Jamaican Curry Goat with Coconut Rice
Ingredients (Serves 4–6)
For the Curry Goat:

2 lb (900 g) goat meat, cut into bite-sized pieces (can substitute with lamb if unavailable)

2 tablespoons vegetable oil

2 tablespoons curry powder (preferably Jamaican-style)

1 teaspoon allspice

1 teaspoon thyme

1 onion, chopped

4 cloves garlic, minced

2–3 Scotch bonnet peppers, seeded and chopped (optional, for heat)

1–2 cups beef or chicken broth

1 teaspoon salt (adjust to taste)

1/2 teaspoon black pepper

1–2 carrots, sliced (optional)

2 tablespoons chopped fresh parsley

For the Coconut Rice:

1 1/2 cups long-grain rice

1 1/2 cups coconut milk

1 1/2 cups water

1/2 teaspoon salt

1 teaspoon sugar (optional, to balance coconut flavor)

Instructions
Curry Goat:

Marinate the goat:
In a bowl, toss goat meat with 1 tablespoon of curry powder, salt, and pepper.
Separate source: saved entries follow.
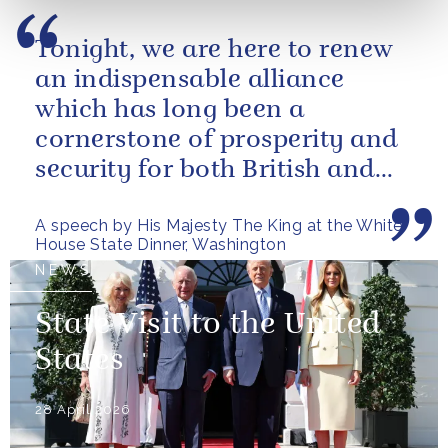
Tonight, we are here to renew
an indispensable alliance
which has long been a
cornerstone of prosperity and
security for both British and
American citizens. Our people
A speech by His Majesty The King at the White
have...
House State Dinner, Washington
NEWS
State Visit to the United
States
28 April 2026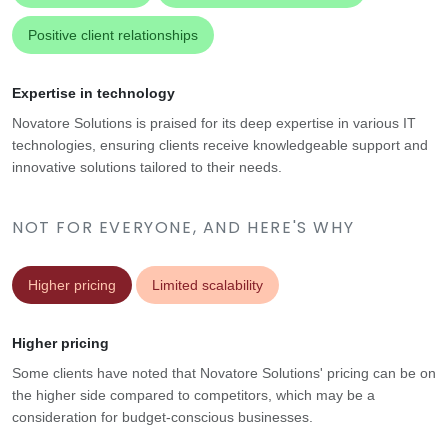
Positive client relationships
Expertise in technology
Novatore Solutions is praised for its deep expertise in various IT
technologies, ensuring clients receive knowledgeable support and
innovative solutions tailored to their needs.
NOT FOR EVERYONE, AND HERE'S WHY
Higher pricing
Limited scalability
Higher pricing
Some clients have noted that Novatore Solutions' pricing can be on
the higher side compared to competitors, which may be a
consideration for budget-conscious businesses.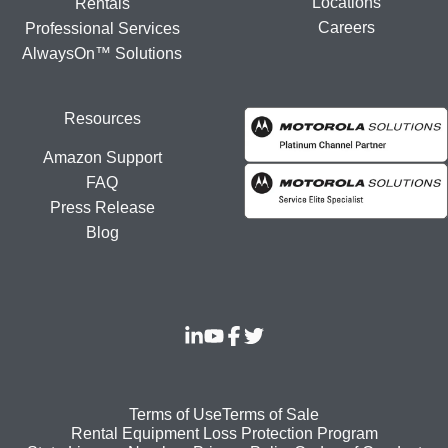
Locations
Rentals
Careers
Professional Services
AlwaysOn™ Solutions
Resources
Amazon Support
FAQ
Press Release
Blog
Footer
Terms of Use
Terms of Sale
Rental Equipment Loss Protection Program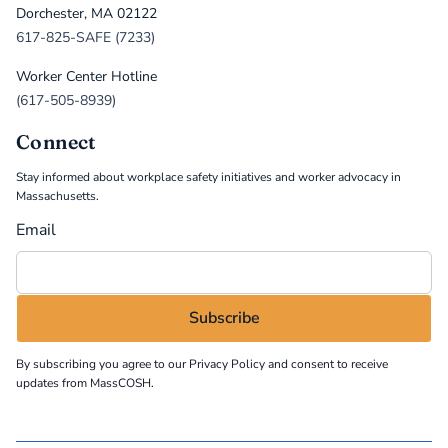
Dorchester, MA 02122
617-825-SAFE (7233)
Worker Center Hotline
(617-505-8939)
Connect
Stay informed about workplace safety initiatives and worker advocacy in
Massachusetts.
Email
By subscribing you agree to our
Privacy Policy
and consent to receive
updates from MassCOSH.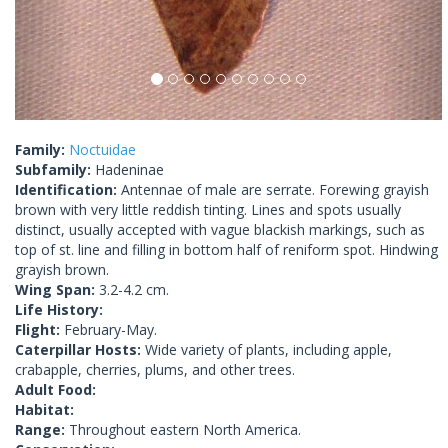
Family:
Noctuidae
Subfamily:
Hadeninae
Identification:
Antennae of male are serrate. Forewing grayish
brown with very little reddish tinting. Lines and spots usually
distinct, usually accepted with vague blackish markings, such as
top of st. line and filling in bottom half of reniform spot. Hindwing
grayish brown.
Wing Span:
3.2-4.2 cm.
Life History:
Flight:
February-May.
Caterpillar Hosts:
Wide variety of plants, including apple,
crabapple, cherries, plums, and other trees.
Adult Food:
Habitat:
Range:
Throughout eastern North America.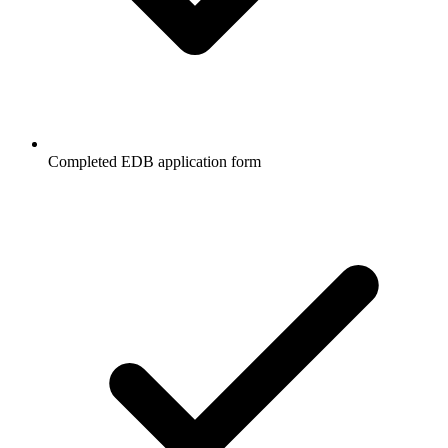
Completed EDB application form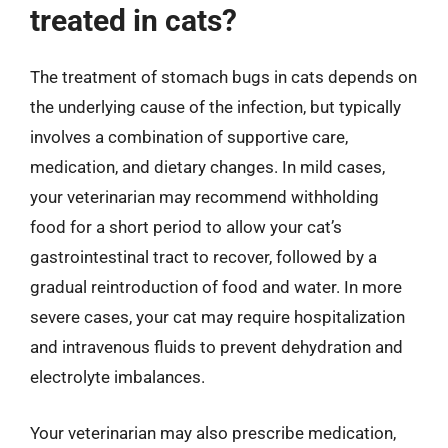
treated in cats?
The treatment of stomach bugs in cats depends on
the underlying cause of the infection, but typically
involves a combination of supportive care,
medication, and dietary changes. In mild cases,
your veterinarian may recommend withholding
food for a short period to allow your cat’s
gastrointestinal tract to recover, followed by a
gradual reintroduction of food and water. In more
severe cases, your cat may require hospitalization
and intravenous fluids to prevent dehydration and
electrolyte imbalances.
Your veterinarian may also prescribe medication,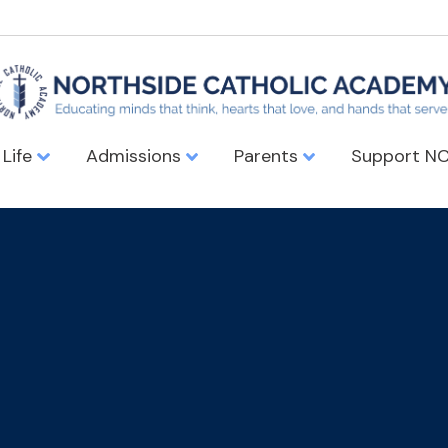
 Life
Admissions
Parents
Support N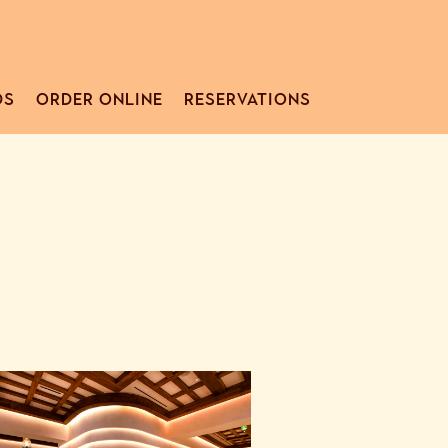
DS
ORDER ONLINE
RESERVATIONS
Let it sit at least 30 minutes or overnight for deeper flavor.

Brown the meat:
Heat vegetable oil in a large pot over medium-high heat. Add remaining curry powder and sauté for 1 minute to bloom the spices. Add goat meat and brown on all sides.

Add aromatics:
Stir in onions, garlic, thyme, allspice, and Scotch bonnet peppers. Cook 2–3 minutes until fragrant.

Simmer the curry:
Pour in broth until meat is mostly covered. Bring to a boil, then reduce heat to low. Cover and simmer for 1.5–2 hours, stirring occasionally, until the goat is tender. Add sliced carrots about 30 minutes before the end of cooking if using.

Finish:
Adjust salt and pepper to taste. Stir in fresh parsley just before serving.

Coconut Rice:

Rinse the rice:
Rinse rice under cold water until water runs clear.

Cook the rice:
In a medium pot, combine rice, coconut milk, water, salt, and sugar. Bring to a boil. Reduce heat to low, cover, and simmer 15–20 minutes until rice is tender and liquid is absorbed.

Fluff and serve:
Fluff rice with a fork and serve alongside the curry goat.

Serving suggestion: Plate curry goat over coconut rice, optionally garnish with fresh cilantro or parsley. Pair with fried plantains for a full Jamaican-inspired meal.